Carrera sighed, a bit wistfully, looking from his high perch down onto the grounds of the university below. Be a shame to destroy it; it's the only bit of decent architecture I've seen since coming here.
The University of Sumer at Ninewa was smoothly white and surrounded on three sides by a three-meter high wall that, but for the bullet marks, would have been equally smooth and equally white. The river bank made up the fourth side. A green strip of park, fed from the waters of the river, framed the university. Two-lane, one-way boulevards ran to either side of the park.
Because it was older than most of the smashed city behind him, Carrera knew that the University predated the current dictator of the country and so hadn't suffered his megalomaniac urge towards heroic monumentalism or outsized construction. It was low-lying, for the most part, and tasteful in the way that traditional Arabic architecture almost always was, all high windows and graceful arches, with geometric decoration on the walls where those walls were not smooth.
There were three gates into the compound, one in the center facing to the southwest and two more flanking that one to the northwest and southeast at a distance of about four hundred meters. Another broad boulevard led from the town directly to the main gate.
"Patricio, I think you're insane," commented Parilla, standing next to Carrera and looking out over the same scene. "Let someone else go.
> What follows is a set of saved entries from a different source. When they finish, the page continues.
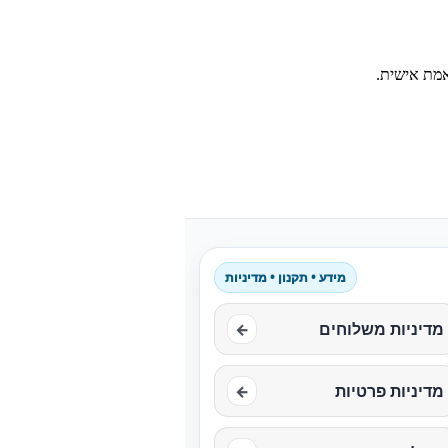
אמת אישית.
מידע • תקנון • מדיניות
מדיניות משלוחים
←
מדיניות פרטיות
←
Send me."
Behind the two, Soult added in, "Goddamn straight."
"Besides," Parilla continued, "you don't know you can trust this man."
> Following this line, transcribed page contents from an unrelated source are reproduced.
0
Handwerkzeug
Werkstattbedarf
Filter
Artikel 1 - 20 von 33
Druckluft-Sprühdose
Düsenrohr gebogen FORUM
Not turning his head to address his friends, Carrera insisted, "He's fought like a soldier so far. No tricks… well, no dirty tricks. He's been a tricksy enough bastard in every permissible way though; that I'll give you."
Clasping his hands behind his back, Carrera began to pace. "Raul, we can't send you," he said. "Your English is, at best, so so. Fahad doesn't speak Spanish. I'm the only one with the right combination of languages and rank. And I don't think it's right to insult this man by sending anyone lesser."
"We could just blast them out, you know," Parilla objected.
"Yes," Carrera agreed slowly. "But then how would we get any future use of them? And I think we're going to need them in the future. I think we've got the best group of Arabs on Terra Nova, right here."
The party went silent then as two assault teams composed of mixed armor and infantry moved into firing position and spent five minutes or so each blasting two large gaps in the university walls. A " practicable breach," Carrera had called it.
"Order the troops to cease fire except in self-defense," he commanded. "Get the air ala circling overhead."
" Amid, there's a white flag showing near the main gate," Qabaash informed Sada. "Just three men, one holding the flag, another with a small loudspeaker, and the last standing there with his arms folded. You suppose they want to surrender? The loudspeaker asked for you, personally."
Sada looked around at some of the remnants of his filthy, ragged command and answered, "Somehow I doubt they intend to surrender to us."